Kenneth Hodges proposes that “Major transitions in chivalric ideals are marked by Arthur’s receipts of Excalibur.” (35) The sword in the stone represents “might-makes-right chivalry” (35), Excalibur from the Lady in the Lake “”blood-feud” chivalry” (35) and the return of Excalibur “ethical chivalry” (35). The sword marks the development of a society that celebrates loyalty, honour and equality.  However, whilst the sword is important, it is the tale itself which progresses this Arthurian ideal of a “community form[ed] based on shared ethical principles” (35); “only to fight in just causes, at all times to be merciful, at all times to put the service of ladies foremost.” (53)

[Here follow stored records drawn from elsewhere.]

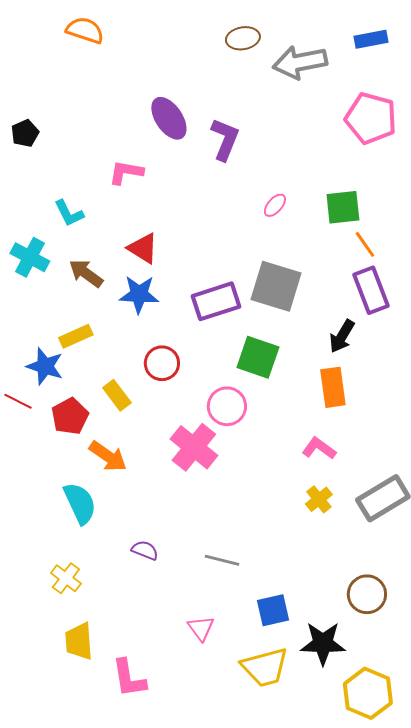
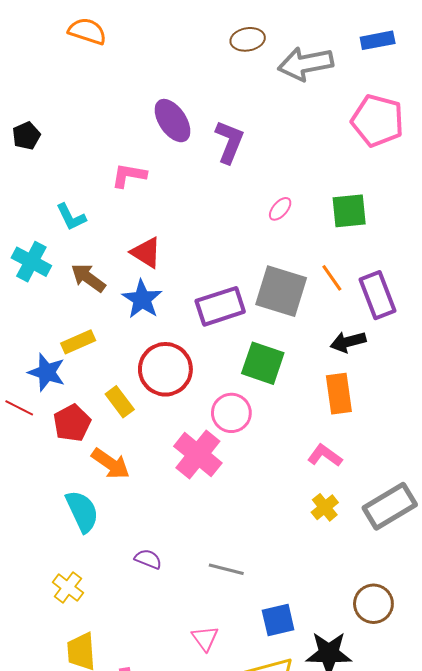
orange line: (365, 244) -> (332, 278), moved
blue star: (139, 294) -> (142, 299), turned 30
black arrow: (342, 336) -> (348, 342), turned 44
red circle: (162, 363) -> (165, 369), size x1.5

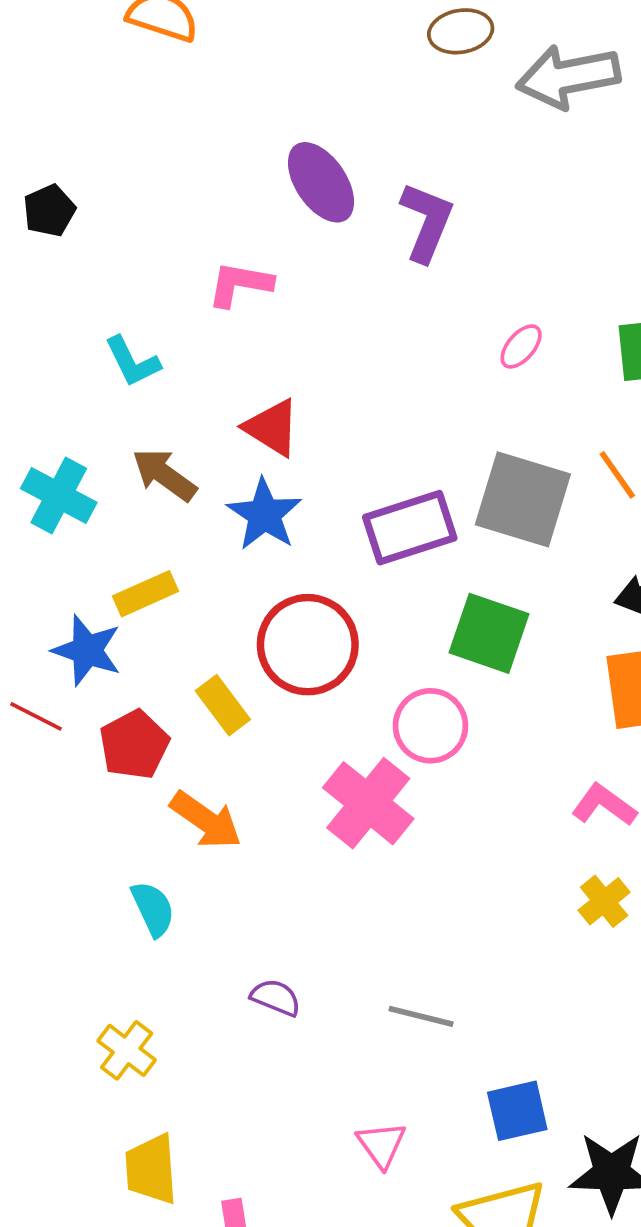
cyan cross: (31, 262) -> (59, 496), moved
cyan semicircle: (82, 511) -> (153, 909), size x0.7

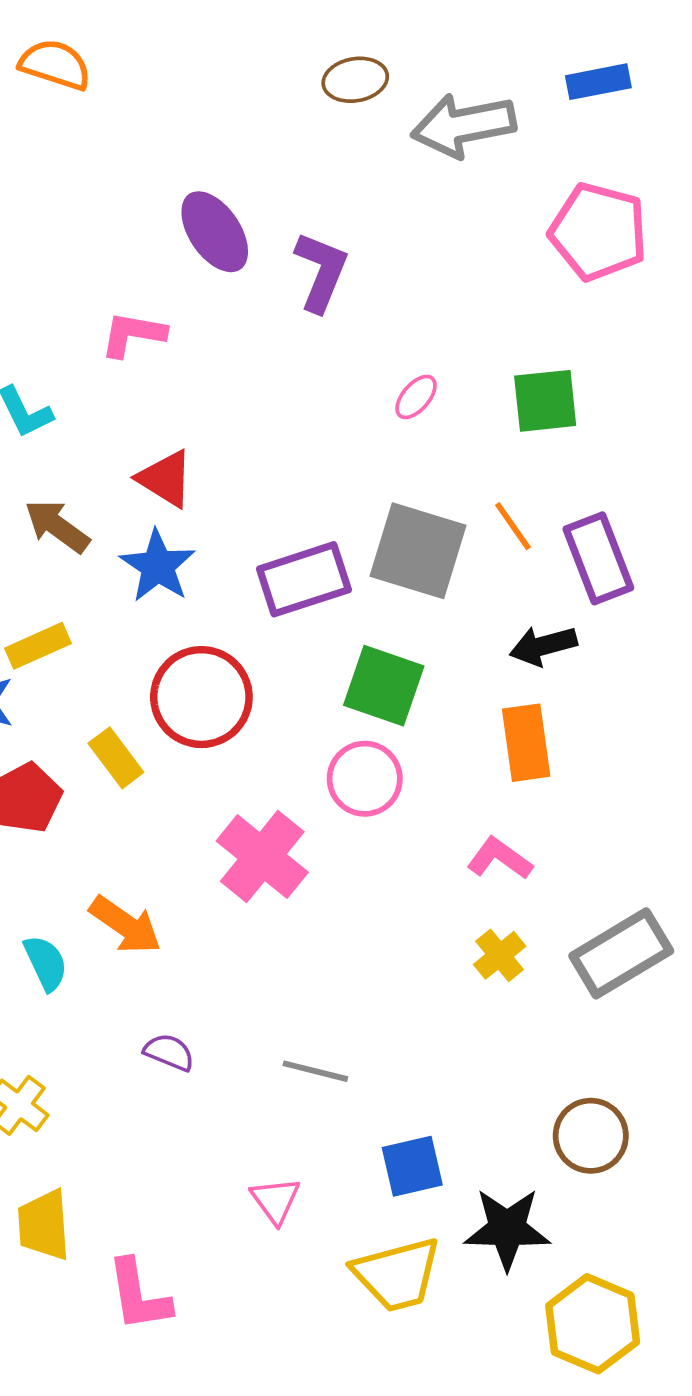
pink circle: (430, 726) -> (365, 779), moved
orange arrow: (206, 820) -> (125, 925), moved

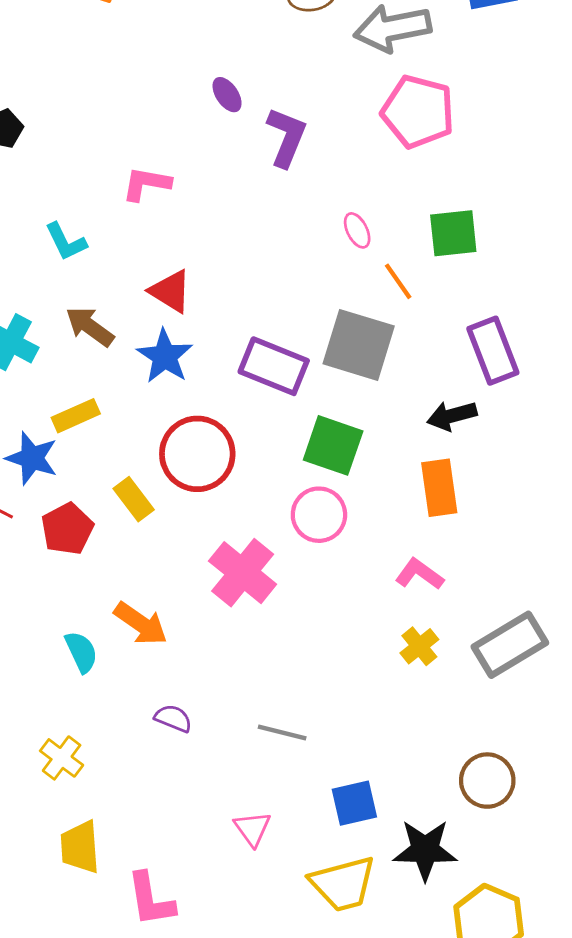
purple ellipse: (215, 232) -> (227, 95), moved, size x0.6
pink pentagon: (598, 232) -> (418, 112), moved
pink ellipse: (416, 397) -> (357, 230), turned -68
orange line: (513, 526) -> (398, 281), moved
purple rectangle: (304, 579) -> (274, 366), turned 40

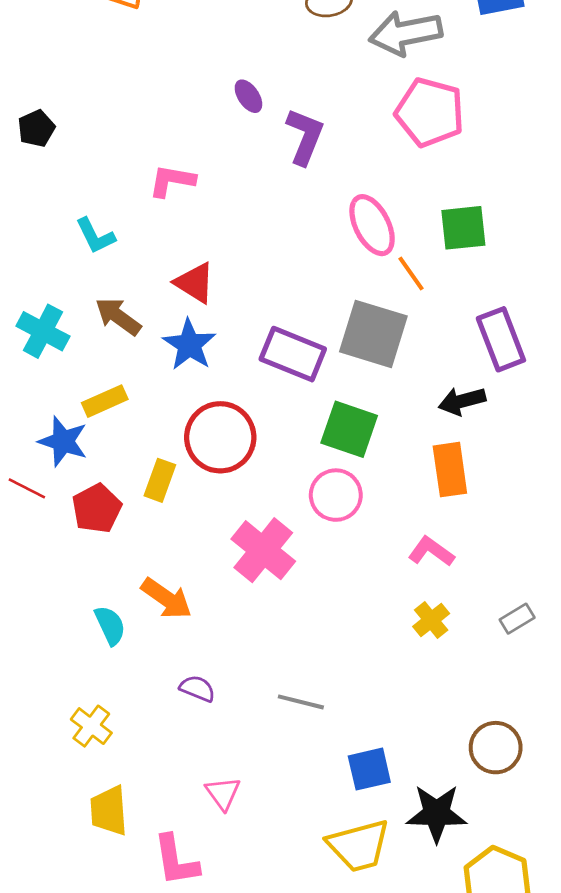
pink ellipse: (357, 230) -> (372, 225), size x1.8
yellow rectangle: (134, 499) -> (160, 480), turned 57
gray rectangle: (510, 645) -> (517, 619), size x0.5
pink triangle: (252, 829) -> (223, 793), moved

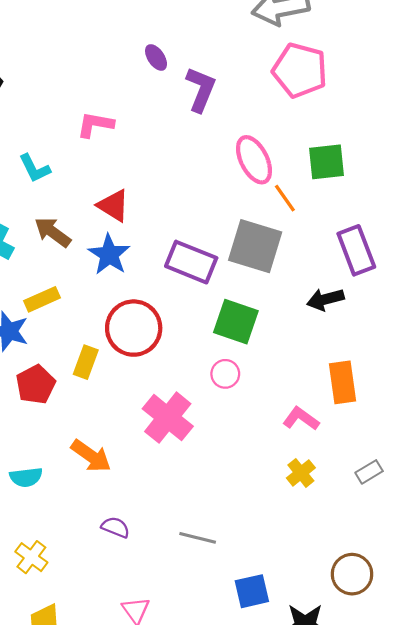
orange rectangle: (450, 470) -> (342, 382), moved
pink circle: (336, 495) -> (225, 374), size x0.7
cyan semicircle: (110, 625) -> (26, 477), moved, turned 108

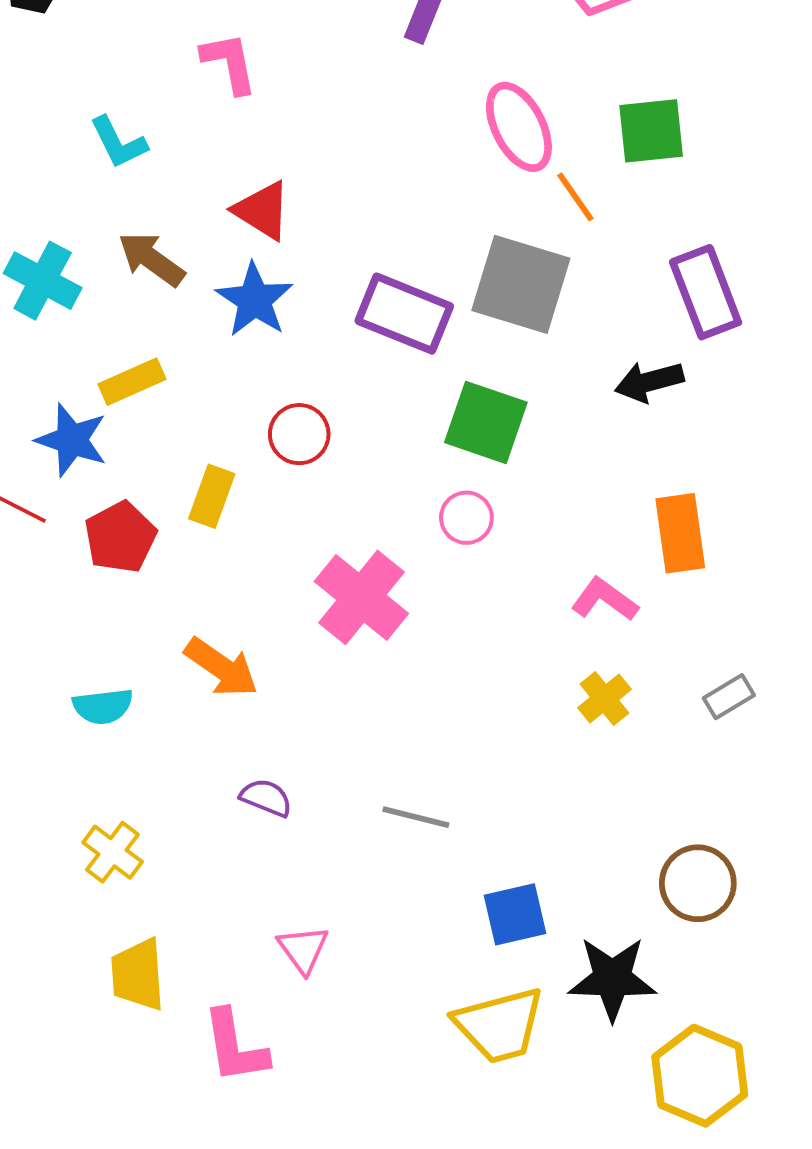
pink L-shape: (95, 125) -> (229, 63), turned 69
red circle: (134, 328) -> (299, 434), size x0.6

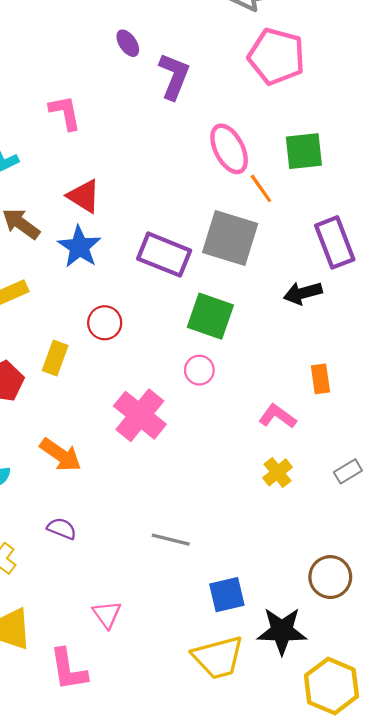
orange rectangle: (680, 533) -> (320, 379), size x0.7
purple semicircle: (266, 798) -> (62, 529), moved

An Arthurian mindset is, to many, an ideal state and what we, as people, are trying to return to. It is suggested that this is the reason that King Arthur is “rex quondam rexque futurus” (525), the once and future King, his legend will be brought into modern times and set us upon a better course. However, currently, this is just thought and “I can tell you that you are a fool, because thoughts will change nothing” (19). This is told to Arthur by Merlin, disguised as a young boy, when Arthur is “brooding” (19). He is told to take action because simply thinking about a problem will not change it. The fact Merlin uses a young boy is symbolic as it is the future generations who will suffer if we do not act to better the world. So, whilst the pen is mightier than the sword, even if that is a magical sword, both are mightier than doing nothing.

Hodges, K. Forging Chivalric Communities in Malory’s le Morte Darthur. Palgrave Macmillan, 2005.
Malory, T. Le Morte D’Arthur. Edited by Baines, K, Signet Classics, 2010.